Maureen Ryan from The Huffington Post commented: "Mismatched cops forced to work together is one of the oldest TV tropes in the book, but The Bridge builds such a realistic, detailed world around the detectives here that the dynamic is often fresh." The Hollywood Reporters Tim Goodman called the series "mandatory viewing for drama lovers", adding, "but it will be interesting to see where the writers take it and whether they have the big-league ability to make the evident potential materialize. One thing they've hopefully learned is that sometimes holding back information isn't mysterious, it's just confusing." Robert Bianco from USA Today thought there was "rich ground to explore in the problems Mexico faces and the responsibility we may bear for some of them", adding "but the show's clumsy attempt to boil that down to a catchphrase is offensive and silly, particularly as it has no real connection to the story being told."

The second season received a Metacritic score of 67 out of 100, based on 13 reviews, indicating "generally favorable reviews". On Rotten Tomatoes the second season received an 86% rating based on 22 reviews at an average score of 7.5 out of 10 and the consensus reads, "Thanks to beautiful cinematography and unique, captivating characters, The Bridge is a chilling murder mystery, even if it meanders slightly." Alan Sepinwall writing for HitFix hugely praised the season saying, "It's a show with a much stronger command of its subject matter and awareness of its own strengths and weaknesses–even as The Bridge still seems to be stuck in that nebulous border region separating the pretty good from the genuinely great.
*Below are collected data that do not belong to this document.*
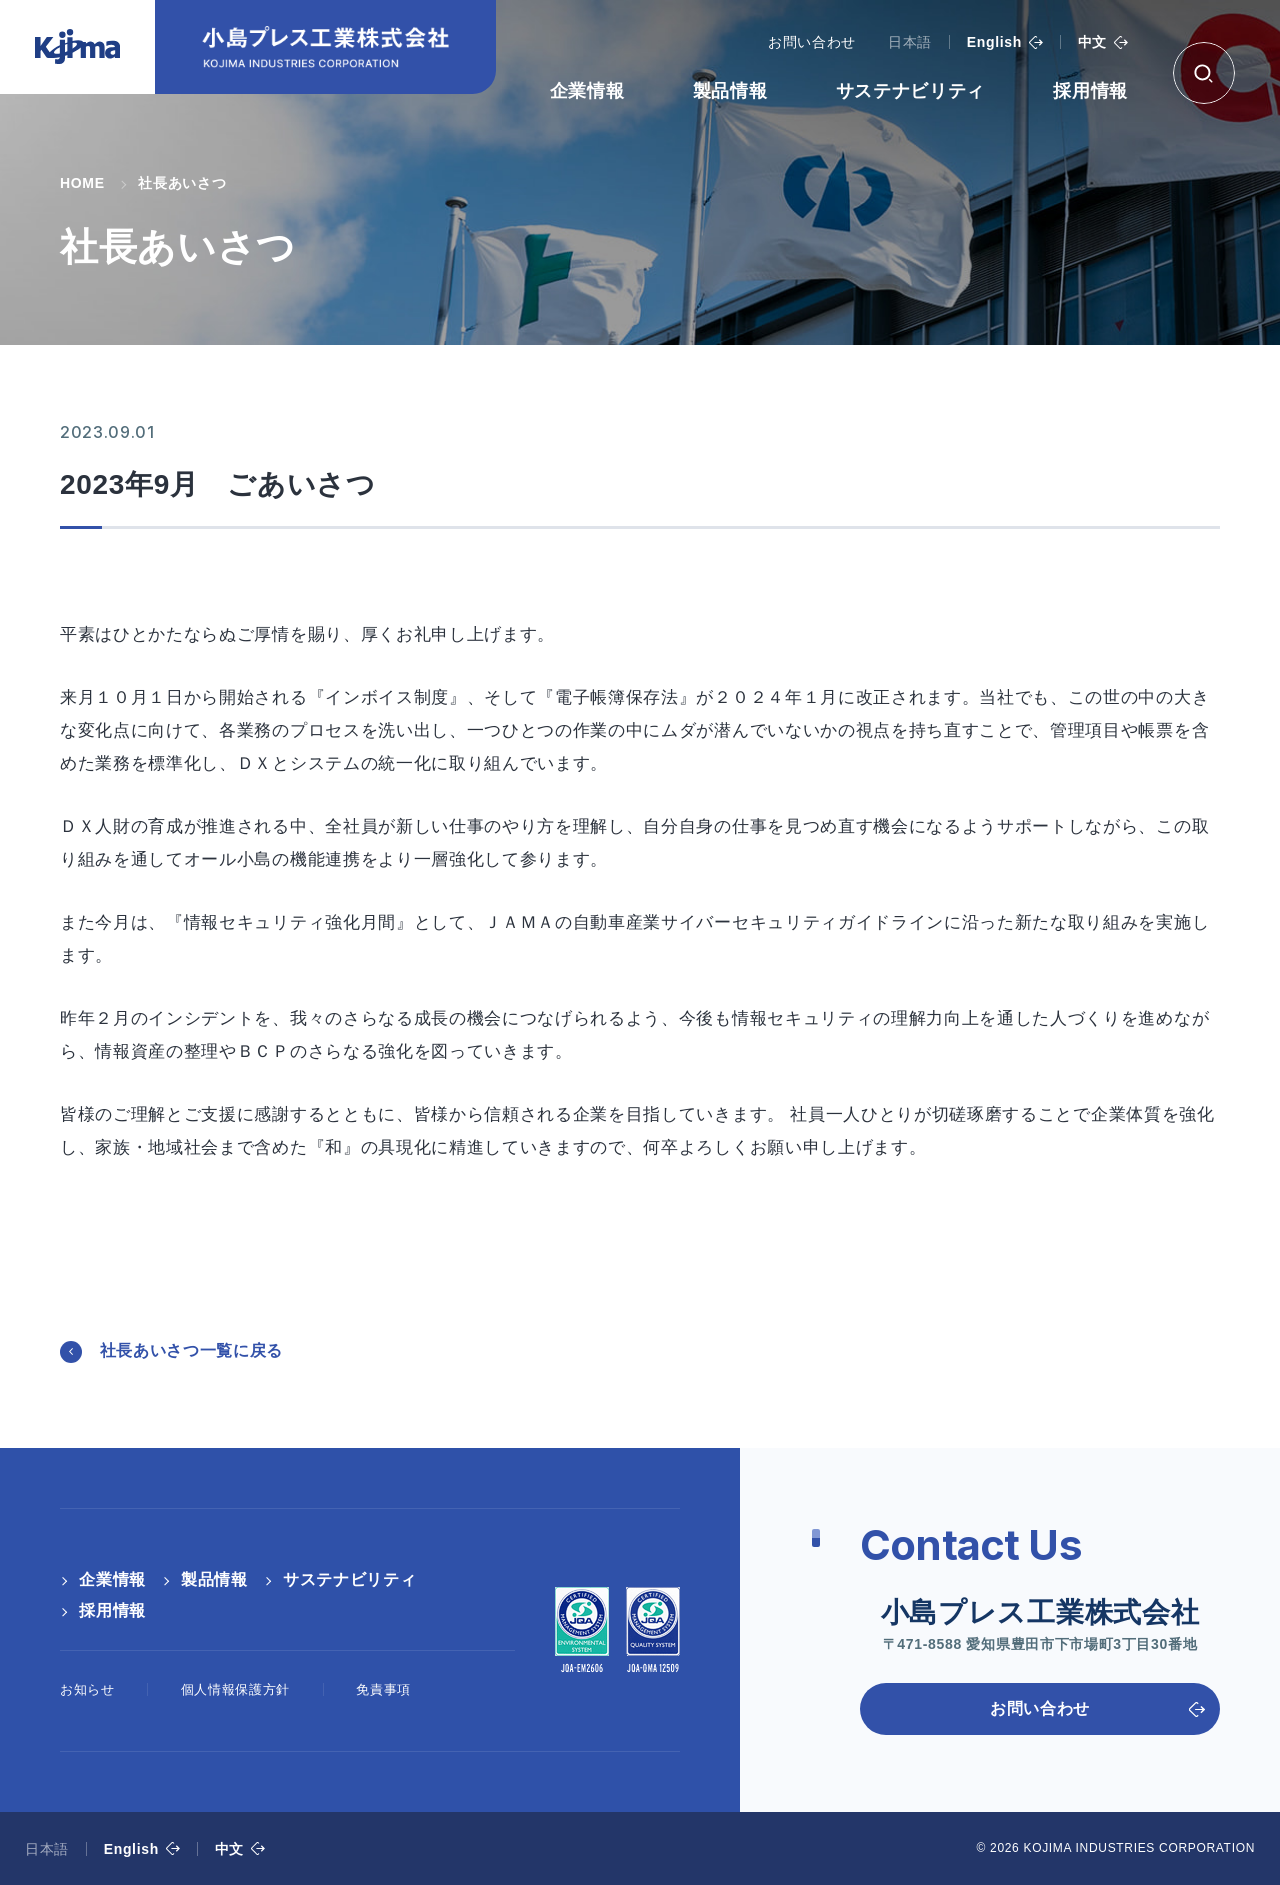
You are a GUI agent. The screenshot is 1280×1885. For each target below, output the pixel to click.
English (994, 42)
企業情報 (587, 91)
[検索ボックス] (1204, 73)
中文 (1092, 42)
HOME (82, 183)
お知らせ (87, 1689)
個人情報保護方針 (235, 1689)
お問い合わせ (812, 42)
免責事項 (383, 1689)
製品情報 (730, 91)
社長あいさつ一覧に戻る (191, 1350)
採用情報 (1090, 91)
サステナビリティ (910, 91)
Maureen Ryan of The Huffington Post also gave a positive review, "It moves along with purpose and energy, but it's often at its best when finding colorful details and or allowing small, telling moments to breathe."

New York Post reviewer Robert Rorke called the show "unique" and wrote, "Drug cartels, a room of shrink-wrapped bills (worth $60 million), body bags and buckets of blood are just some of the intriguing elements in this uniquely Mexican-American drama, where the layers of corruption on both sides of the border seem impenetrable." Mike Hale of The New York Times gave a mixed to positive review saying, "The Bridge still feels like a show caught between two masters. It has a lot of the pieces it needs to actually be a compelling murder mystery–some good performances in key roles; an evocative, sun-blasted look; and an ability (presumably Mr. Reid's) to concoct creepy, suspenseful scenes. Yet we're still waiting for it all to come together."

===Awards===
In June 2013, the series was honored, along with five others, with the Critics' Choice Television Award for Most Exciting New Series. The pilot episode of the series received the 2013 Golden Reel Award for Best Sound Editing in Television: Long Form – Dialogue & ADR from the Motion Picture Sound Editors society. The series won a 2013 Peabody Award, which noted that "its rare, non-stereotypical depiction of two cultures rubbing against and informing each other is as fascinating as the mystery."